[Data extract]
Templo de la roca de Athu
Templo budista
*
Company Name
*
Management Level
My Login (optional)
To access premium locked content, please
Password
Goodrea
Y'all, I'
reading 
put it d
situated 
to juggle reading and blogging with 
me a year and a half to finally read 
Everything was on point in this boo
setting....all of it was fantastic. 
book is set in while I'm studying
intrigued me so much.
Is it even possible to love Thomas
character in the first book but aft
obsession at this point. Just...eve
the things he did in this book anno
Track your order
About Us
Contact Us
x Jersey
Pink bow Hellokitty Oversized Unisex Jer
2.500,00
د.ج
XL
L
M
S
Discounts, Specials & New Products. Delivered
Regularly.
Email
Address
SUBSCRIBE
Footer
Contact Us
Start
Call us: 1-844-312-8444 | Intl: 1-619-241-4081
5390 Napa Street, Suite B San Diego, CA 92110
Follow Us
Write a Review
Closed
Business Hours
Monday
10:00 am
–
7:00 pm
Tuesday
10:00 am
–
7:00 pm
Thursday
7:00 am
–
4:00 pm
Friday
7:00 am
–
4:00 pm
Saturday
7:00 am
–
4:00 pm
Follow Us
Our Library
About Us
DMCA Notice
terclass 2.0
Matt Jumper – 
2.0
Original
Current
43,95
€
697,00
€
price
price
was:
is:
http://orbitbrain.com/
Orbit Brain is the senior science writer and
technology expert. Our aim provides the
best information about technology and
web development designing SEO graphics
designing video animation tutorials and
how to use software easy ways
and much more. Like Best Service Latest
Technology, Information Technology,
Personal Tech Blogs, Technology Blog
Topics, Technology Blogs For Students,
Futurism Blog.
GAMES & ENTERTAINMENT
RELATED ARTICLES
* * *
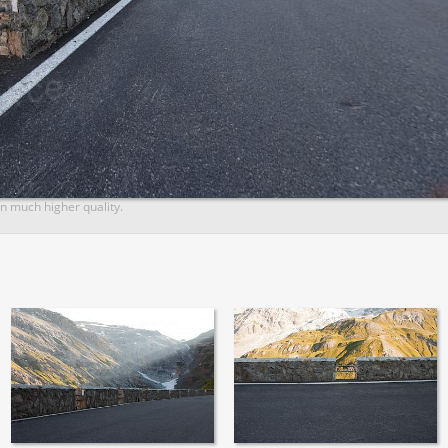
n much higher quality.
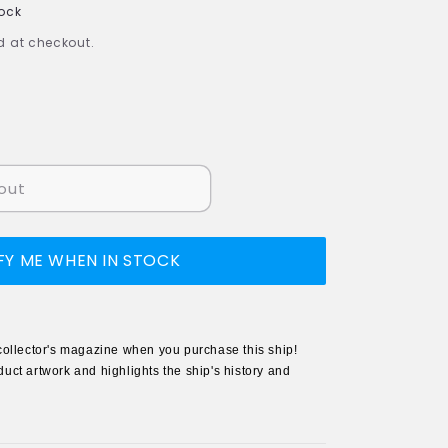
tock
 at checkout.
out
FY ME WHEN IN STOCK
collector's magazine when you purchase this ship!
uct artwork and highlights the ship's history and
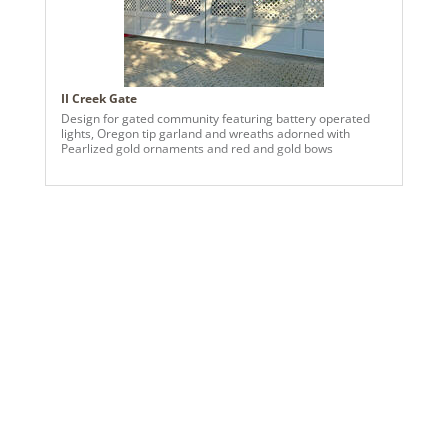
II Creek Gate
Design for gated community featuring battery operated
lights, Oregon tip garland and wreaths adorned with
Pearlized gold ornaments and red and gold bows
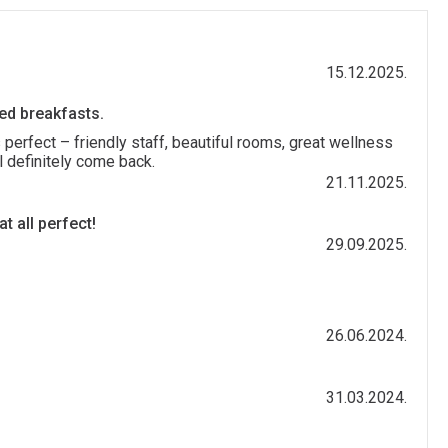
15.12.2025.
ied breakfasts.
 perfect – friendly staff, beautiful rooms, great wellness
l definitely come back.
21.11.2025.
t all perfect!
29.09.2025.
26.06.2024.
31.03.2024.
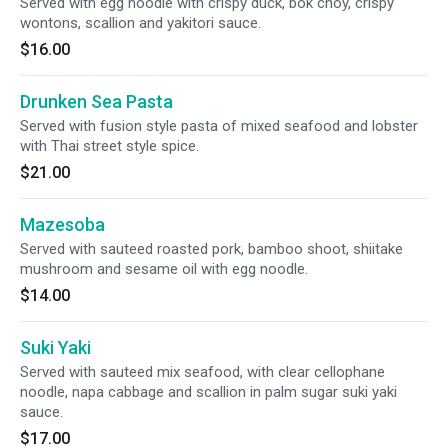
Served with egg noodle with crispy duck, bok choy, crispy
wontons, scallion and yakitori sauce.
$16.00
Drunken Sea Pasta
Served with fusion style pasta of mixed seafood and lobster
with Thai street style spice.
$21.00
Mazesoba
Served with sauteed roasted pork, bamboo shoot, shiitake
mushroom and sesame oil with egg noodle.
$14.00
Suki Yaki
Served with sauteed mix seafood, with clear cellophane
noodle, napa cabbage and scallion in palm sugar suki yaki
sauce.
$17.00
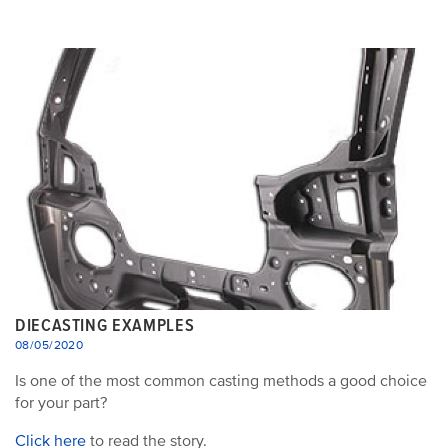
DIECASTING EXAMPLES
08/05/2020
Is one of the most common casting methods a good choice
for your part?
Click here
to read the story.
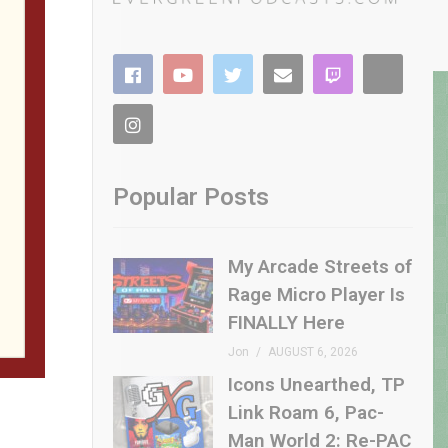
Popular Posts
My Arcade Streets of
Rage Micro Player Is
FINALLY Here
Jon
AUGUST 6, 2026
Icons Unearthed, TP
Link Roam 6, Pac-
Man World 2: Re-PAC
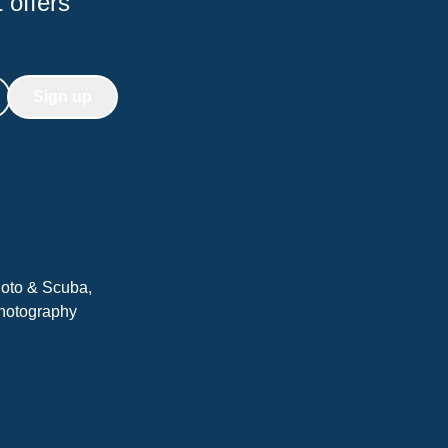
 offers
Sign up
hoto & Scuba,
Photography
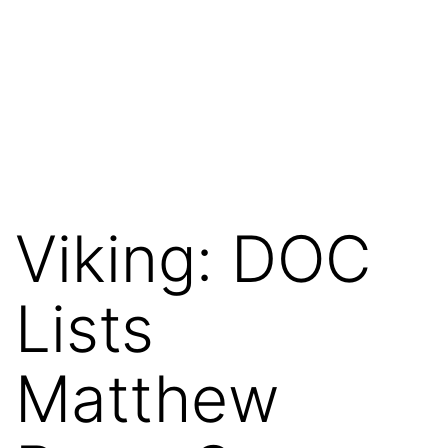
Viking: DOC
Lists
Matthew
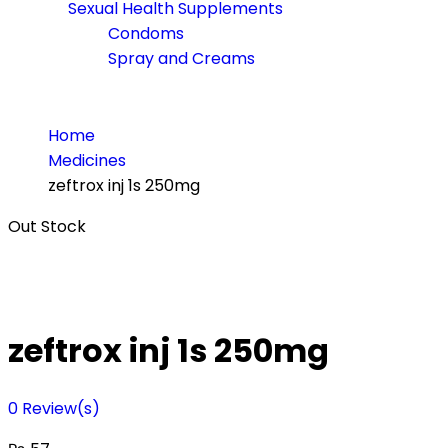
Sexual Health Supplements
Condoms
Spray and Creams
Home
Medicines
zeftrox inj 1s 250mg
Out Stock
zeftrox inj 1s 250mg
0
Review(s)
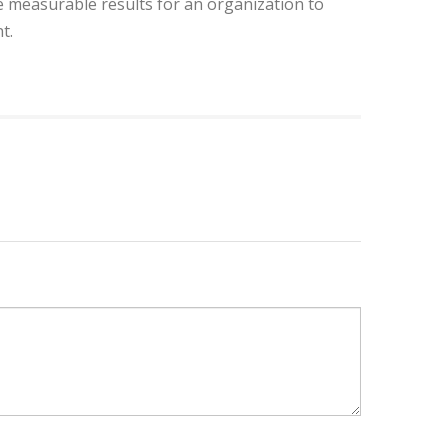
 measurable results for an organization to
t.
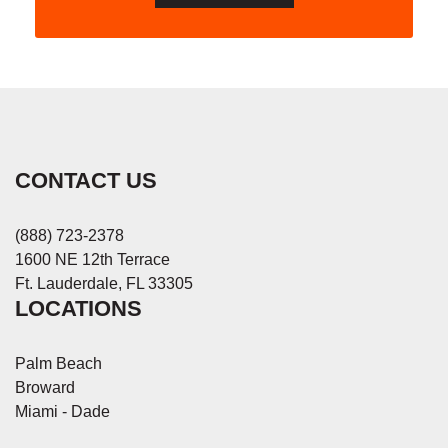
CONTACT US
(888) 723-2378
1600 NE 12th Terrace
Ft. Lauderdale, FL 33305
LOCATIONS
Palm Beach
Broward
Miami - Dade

[Exercise instructions] From the listing above, copy every line where the string "sauteed" is found.

[Result below]
Served with sauteed roasted pork, bamboo shoot, shiitake
Served with sauteed mix seafood, with clear cellophane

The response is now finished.